From Old English meaning 'cheerful' or 'pleasant,' also associated with a strong wind.
Gale carries two distinct linguistic streams. As an English surname and given name it descends from the Middle English gaile or Old French gale, meaning jovial, lively, or pleasant — the same root that gives us the word gala. Separately, in Hebrew tradition Gale is sometimes linked to Avigayil, meaning my father is joy, as a pet form or derivative.
The merging of these streams gave the name a breezy, uncomplicated brightness that made it appealing as both a masculine and feminine given name throughout the twentieth century. It carried masculine weight in the first half of the 1900s — General Gale serving in World War II, and actor Gale Gordon of I Love Lucy fame — before shifting decisively toward feminine use by mid-century. Dorothy Gale, the Kansas girl swept to Oz in L.
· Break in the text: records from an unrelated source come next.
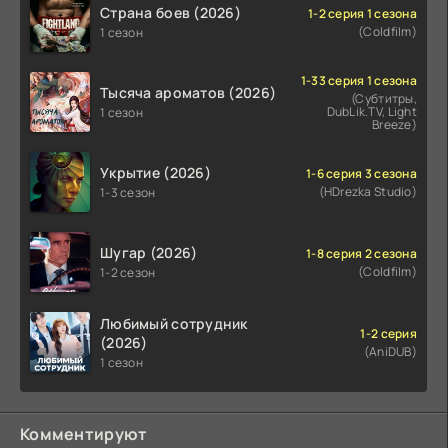
Страна боев (2026)
1-2 серия 1 сезона
(Coldfilm)
1 сезон
1-33 серия 1 сезона
Тысяча ароматов (2026)
(Субтитры,
DubLik.TV, Light
1 сезон
Breeze)
Укрытие (2026)
1-6 серия 3 сезона
(HDrezka Studio)
1-3 сезон
Шугар (2026)
1-8 серия 2 сезона
(Coldfilm)
1-2 сезон
Любимый сотрудник
1-2 серия
(2026)
(AniDUB)
1 сезон
Комментируют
Frank Baum's 1900 novel, is the name's most enduring literary footprint, her ordinariness a deliberate contrast to the fantastical world around her. Crystal Gayle brought a country-music shimmer to a variant spelling in the 1970s, while Gale Harold and Gale Anne Hurd have kept a more contemporary masculine version in circulation. The name also resonates as a nature word — a gale being a strong, invigorating wind — which gives it an elemental, outdoor energy entirely distinct from its etymological roots. In an era when weather and landscape names like Storm, River, and Zephyr are finding favor, Gale feels like an understated choice in the same family: short, one-syllable, easy on the tongue, and carrying the clean smell of something atmospheric and free.